Поскольку потенциальные подозреваемые – все участники погони за Джоном Скоттом, фактически расследование Монро-стрит внутреннее. Но раз Джона Скотта убили, ОВД уже не может его вести. Это уголовное дело и находится оно в юрисдикции убойного отдела.
У Уордена и самого хватает конфликтов интересов. Четверть века – в любой профессии не пустяк, но для Уордена его годы службы в форме – это все. Он пронес с собой частичку Нормана Бакмана, частичку Скотти Маккауна. И все-таки он вел дело Монро-стрит, потому что на доске стоит его буква – его буква рядом с красным именем Джона Скотта. Это убийство; это его убийство. И если какому-то копу не хватило мозгов или смелости в нем признаться, то Уорден готов его списать.

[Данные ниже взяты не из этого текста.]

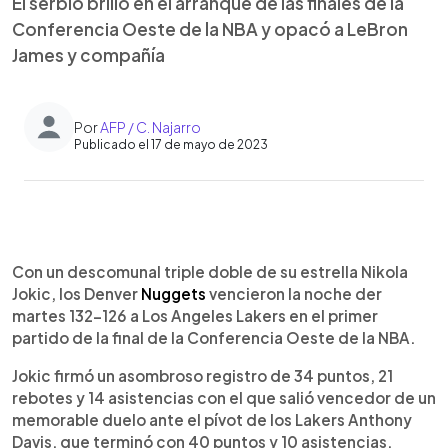
El serbio brilló en el arranque de las finales de la
Conferencia Oeste de la NBA y opacó a LeBron
James y compañía
Por
AFP / C. Najarro
Publicado el 17 de mayo de 2023
0:00
►
Escuchar artículo
Con un descomunal triple doble de su estrella Nikola
Jokic, los Denver
Nuggets
vencieron la noche der
martes 132-126 a Los Angeles Lakers en el primer
partido de la final de la Conferencia Oeste de la NBA.
Jokic firmó un asombroso registro de 34 puntos, 21
rebotes y 14 asistencias con el que salió vencedor de un
memorable duelo ante el pívot de los Lakers Anthony
Davis, que terminó con 40 puntos y 10 asistencias.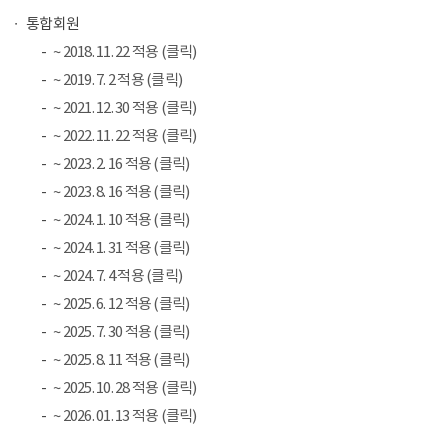
통합회원
~ 2018. 11. 22 적용 (클릭)
~ 2019. 7. 2 적용 (클릭)
~ 2021. 12. 30 적용 (클릭)
~ 2022. 11. 22 적용 (클릭)
~ 2023. 2. 16 적용 (클릭)
~ 2023. 8. 16 적용 (클릭)
~ 2024. 1. 10 적용 (클릭)
~ 2024. 1. 31 적용 (클릭)
~ 2024. 7. 4 적용 (클릭)
~ 2025. 6. 12 적용 (클릭)
~ 2025. 7. 30 적용 (클릭)
~ 2025. 8. 11 적용 (클릭)
~ 2025. 10. 28 적용 (클릭)
~ 2026. 01. 13 적용 (클릭)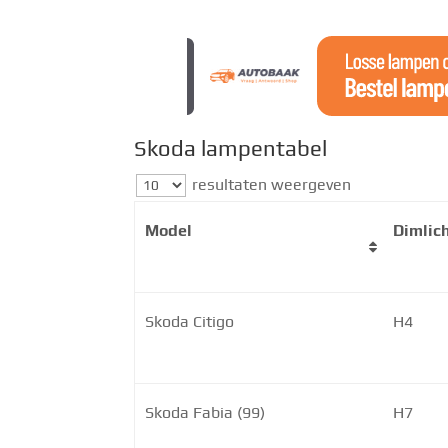
Skoda lampentabel
resultaten weergeven
Model
Dimlic
Skoda Citigo
H4
Skoda Fabia (99)
H7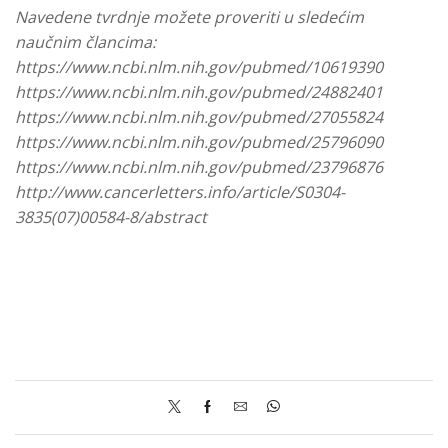
Navedene tvrdnje možete proveriti u sledećim
naučnim člancima:
https://www.ncbi.nlm.nih.gov/pubmed/10619390
https://www.ncbi.nlm.nih.gov/pubmed/24882401
https://www.ncbi.nlm.nih.gov/pubmed/27055824
https://www.ncbi.nlm.nih.gov/pubmed/25796090
https://www.ncbi.nlm.nih.gov/pubmed/23796876
http://www.cancerletters.info/article/S0304-
3835(07)00584-8/abstract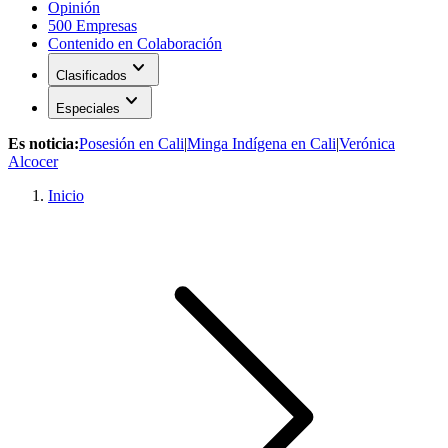
Opinión
500 Empresas
Contenido en Colaboración
expand_more
Clasificados
expand_more
Especiales
Es noticia:
Posesión en Cali
|
Minga Indígena en Cali
|
Verónica
Alcocer
Inicio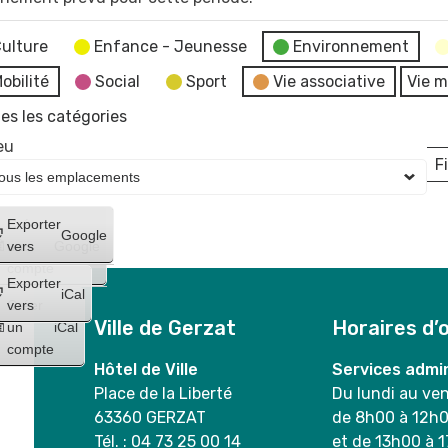
ulture
Enfance - Jeunesse
Environnement
obilité
Social
Sport
Vie associative
Vie m
es les catégories
eu
Fi
L
Créer
Exporter
Google
un
vers
Google
compte
Exporter
iCal
Créer
vers
Ville de Gerzat
Horaires d’
un
iCal
compte
Hôtel de Ville
Services admin
Place de la Liberté
Du lundi au ve
63360 GERZAT
de 8h00 à 12h
Tél. : 04 73 25 00 14
et de 13h00 à 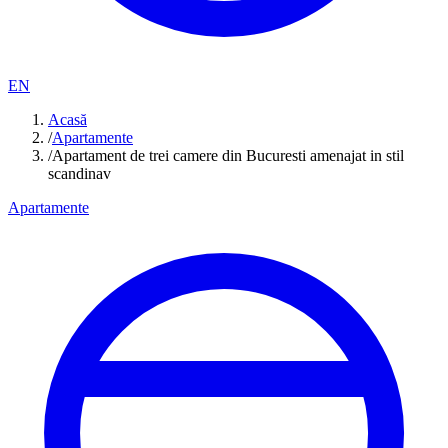
EN
Acasă
/
Apartamente
/
Apartament de trei camere din Bucuresti amenajat in stil
scandinav
Apartamente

Отчасти это давалось проще потому, что многие сослуживцы вели себя так же, как свидетели по любому другому делу. Кто-то врал, не ведя и бровью, кто-то сознательно юлил; все запирались. Уордену и Джеймсу больно сидеть в допросной, когда люди в форме ссут им в глаза и говорят, что это божья роса. Не дождались они сотрудничества и со стороны районных отделений. Что-то телефон не разрывался от звонков патрульных, боящихся, что их втянут в преступление другого копа, и которые бы хотели дистанцироваться или договориться о сделке. Уорден понимает: очевидно, все слышали, что у отдела убийств маловато улик для предъявления обвинений. Если убийство и правда совершил коп, никто об этом не скажет ни слова, пока следствие не покажет что-то конкретное.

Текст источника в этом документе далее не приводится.